[EXERCISE DETAILS]
Among the entries below, count the lines holding the string "roles". Respond with the number alone.

(Saved data entries)

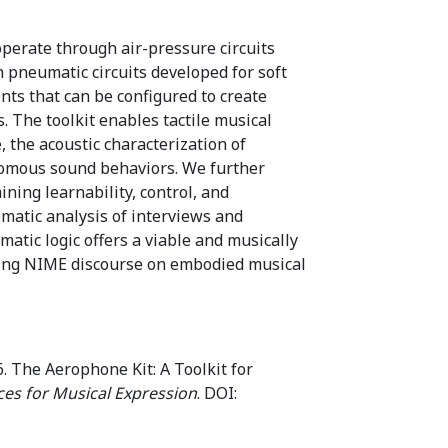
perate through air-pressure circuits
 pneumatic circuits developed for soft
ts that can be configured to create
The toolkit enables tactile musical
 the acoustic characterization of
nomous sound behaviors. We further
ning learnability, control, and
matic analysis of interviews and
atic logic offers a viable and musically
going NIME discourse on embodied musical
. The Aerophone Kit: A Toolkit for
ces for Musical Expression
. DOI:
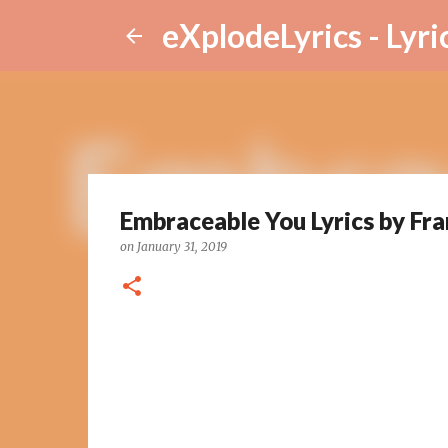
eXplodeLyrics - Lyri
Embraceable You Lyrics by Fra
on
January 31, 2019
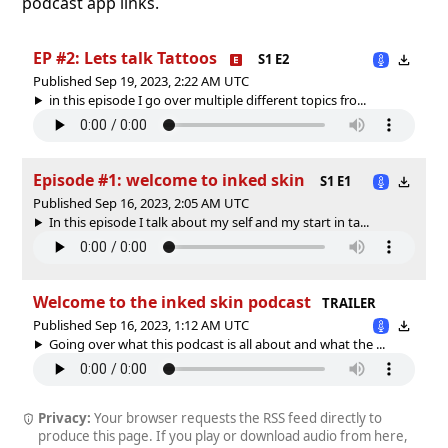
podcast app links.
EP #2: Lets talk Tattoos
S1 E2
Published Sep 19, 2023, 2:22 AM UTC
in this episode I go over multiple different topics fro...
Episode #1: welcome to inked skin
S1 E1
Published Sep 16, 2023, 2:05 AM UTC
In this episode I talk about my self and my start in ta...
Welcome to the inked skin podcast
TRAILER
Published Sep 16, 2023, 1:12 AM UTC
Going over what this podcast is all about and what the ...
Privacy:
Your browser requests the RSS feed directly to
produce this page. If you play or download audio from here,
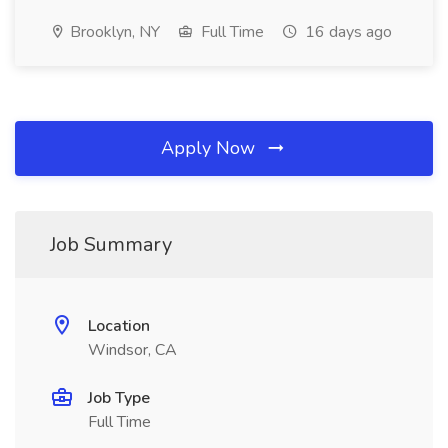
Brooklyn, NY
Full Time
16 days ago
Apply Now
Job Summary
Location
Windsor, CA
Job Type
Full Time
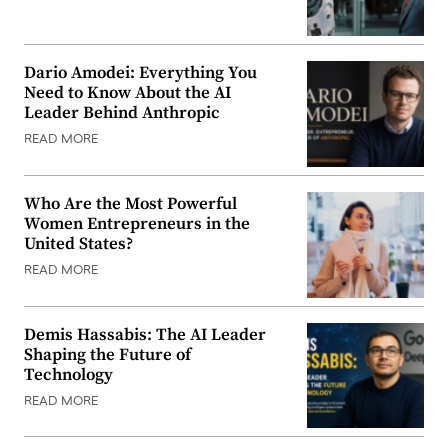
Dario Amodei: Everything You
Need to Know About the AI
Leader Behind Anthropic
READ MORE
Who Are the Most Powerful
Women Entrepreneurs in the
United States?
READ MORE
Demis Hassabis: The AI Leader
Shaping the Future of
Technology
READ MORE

...

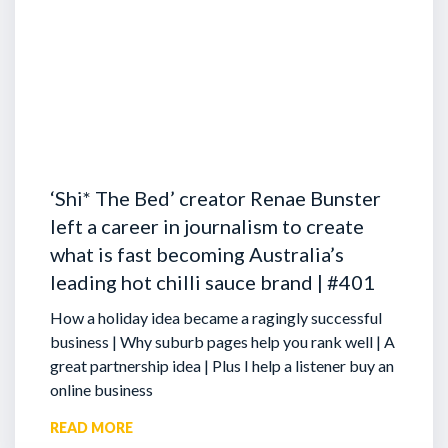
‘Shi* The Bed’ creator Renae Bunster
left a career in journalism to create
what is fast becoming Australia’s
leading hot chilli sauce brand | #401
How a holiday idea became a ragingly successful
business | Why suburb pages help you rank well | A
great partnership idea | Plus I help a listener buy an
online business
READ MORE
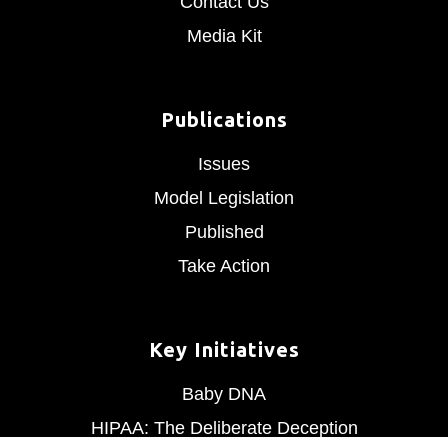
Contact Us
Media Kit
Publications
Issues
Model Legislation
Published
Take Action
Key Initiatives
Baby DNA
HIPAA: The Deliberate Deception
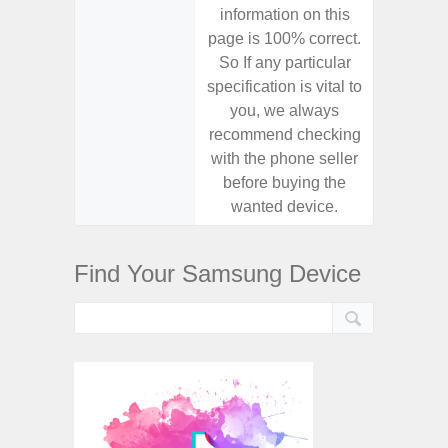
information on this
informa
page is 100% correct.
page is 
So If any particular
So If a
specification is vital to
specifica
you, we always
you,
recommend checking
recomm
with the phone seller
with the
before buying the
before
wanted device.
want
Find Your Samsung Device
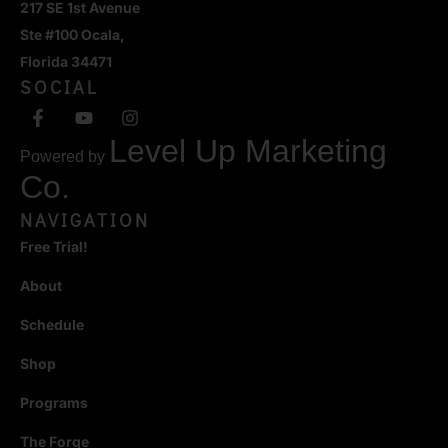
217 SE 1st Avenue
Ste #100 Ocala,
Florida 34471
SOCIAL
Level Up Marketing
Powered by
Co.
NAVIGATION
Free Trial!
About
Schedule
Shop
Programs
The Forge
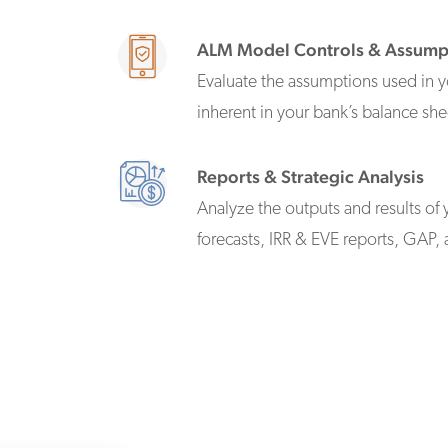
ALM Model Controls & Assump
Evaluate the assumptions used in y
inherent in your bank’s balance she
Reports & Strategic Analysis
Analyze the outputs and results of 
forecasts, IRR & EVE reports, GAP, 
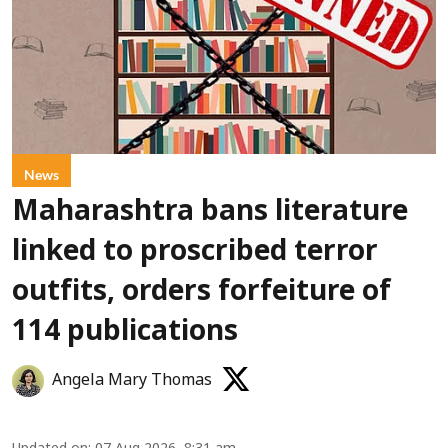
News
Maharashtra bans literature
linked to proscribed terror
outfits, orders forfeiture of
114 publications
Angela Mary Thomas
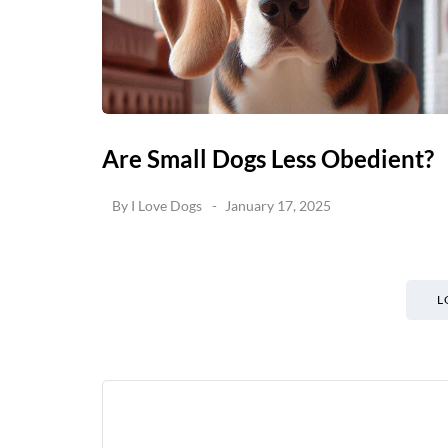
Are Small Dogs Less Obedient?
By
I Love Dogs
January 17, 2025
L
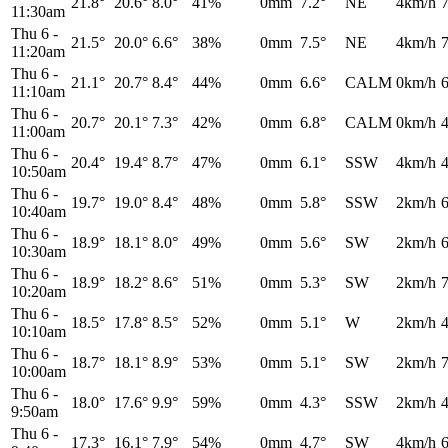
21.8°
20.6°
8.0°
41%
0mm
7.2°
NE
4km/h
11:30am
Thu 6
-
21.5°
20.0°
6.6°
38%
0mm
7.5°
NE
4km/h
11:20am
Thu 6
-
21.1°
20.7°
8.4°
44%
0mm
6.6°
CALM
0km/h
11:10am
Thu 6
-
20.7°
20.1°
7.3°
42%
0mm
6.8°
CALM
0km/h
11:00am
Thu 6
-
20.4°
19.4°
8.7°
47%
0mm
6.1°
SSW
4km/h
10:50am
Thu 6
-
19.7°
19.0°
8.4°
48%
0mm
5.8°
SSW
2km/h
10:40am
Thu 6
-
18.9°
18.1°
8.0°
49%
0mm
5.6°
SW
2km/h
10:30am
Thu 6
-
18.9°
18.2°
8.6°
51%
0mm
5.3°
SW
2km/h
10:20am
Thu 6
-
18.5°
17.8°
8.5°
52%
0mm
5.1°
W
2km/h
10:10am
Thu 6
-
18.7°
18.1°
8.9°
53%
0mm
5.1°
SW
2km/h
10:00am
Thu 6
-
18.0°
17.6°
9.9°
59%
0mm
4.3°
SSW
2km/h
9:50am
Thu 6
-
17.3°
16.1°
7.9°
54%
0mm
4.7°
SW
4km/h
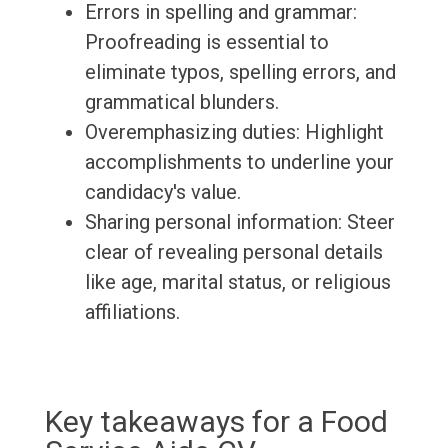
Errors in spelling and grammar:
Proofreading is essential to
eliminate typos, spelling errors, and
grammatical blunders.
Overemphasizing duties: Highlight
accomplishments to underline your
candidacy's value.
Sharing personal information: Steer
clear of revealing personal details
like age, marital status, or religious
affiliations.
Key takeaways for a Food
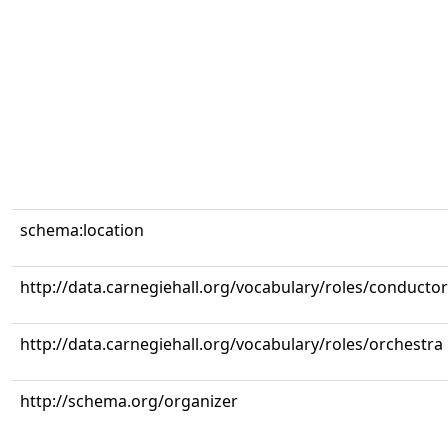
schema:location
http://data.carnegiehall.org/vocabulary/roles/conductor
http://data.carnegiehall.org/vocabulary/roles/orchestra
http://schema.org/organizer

---

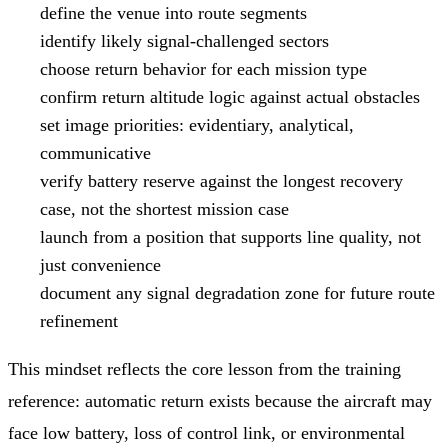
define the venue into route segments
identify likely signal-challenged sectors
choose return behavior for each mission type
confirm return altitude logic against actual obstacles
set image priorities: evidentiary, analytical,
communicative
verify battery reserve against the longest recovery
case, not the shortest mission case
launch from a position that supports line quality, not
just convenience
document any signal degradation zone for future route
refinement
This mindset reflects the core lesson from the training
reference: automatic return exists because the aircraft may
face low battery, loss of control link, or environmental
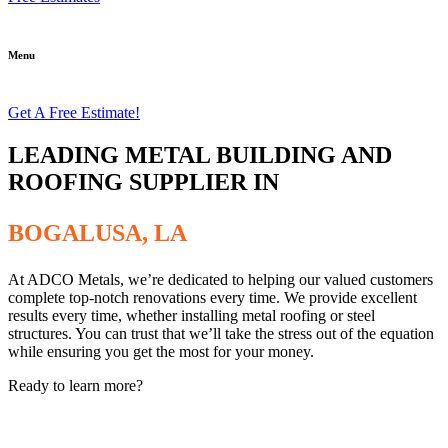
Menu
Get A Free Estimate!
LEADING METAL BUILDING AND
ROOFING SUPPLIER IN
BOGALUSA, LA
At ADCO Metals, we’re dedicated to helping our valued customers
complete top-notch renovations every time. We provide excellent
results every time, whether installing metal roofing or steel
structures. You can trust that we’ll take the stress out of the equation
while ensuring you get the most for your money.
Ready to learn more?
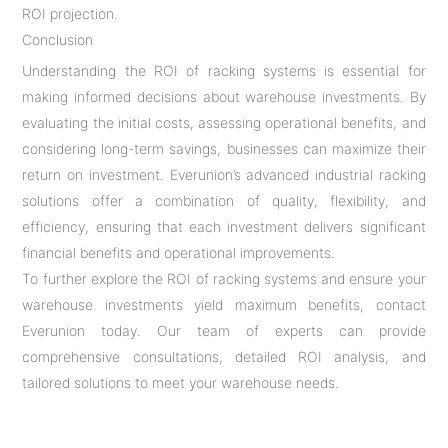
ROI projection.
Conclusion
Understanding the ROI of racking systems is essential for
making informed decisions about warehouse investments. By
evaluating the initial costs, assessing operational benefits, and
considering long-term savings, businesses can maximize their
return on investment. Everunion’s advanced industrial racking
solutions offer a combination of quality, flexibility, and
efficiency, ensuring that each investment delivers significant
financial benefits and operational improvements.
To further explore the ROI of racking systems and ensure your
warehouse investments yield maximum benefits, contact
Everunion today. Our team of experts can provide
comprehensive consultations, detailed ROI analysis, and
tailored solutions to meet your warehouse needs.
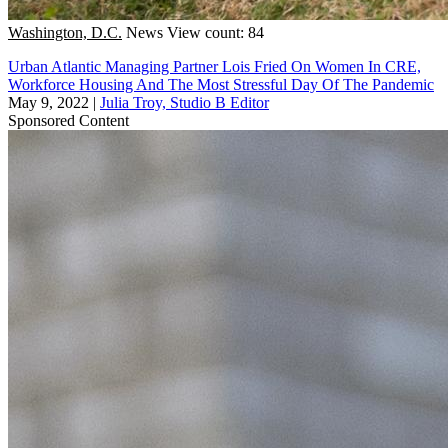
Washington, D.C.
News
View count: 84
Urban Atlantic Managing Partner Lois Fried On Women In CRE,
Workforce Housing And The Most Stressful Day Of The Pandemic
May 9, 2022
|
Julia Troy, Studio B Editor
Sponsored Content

[ANSWER SECTION]
2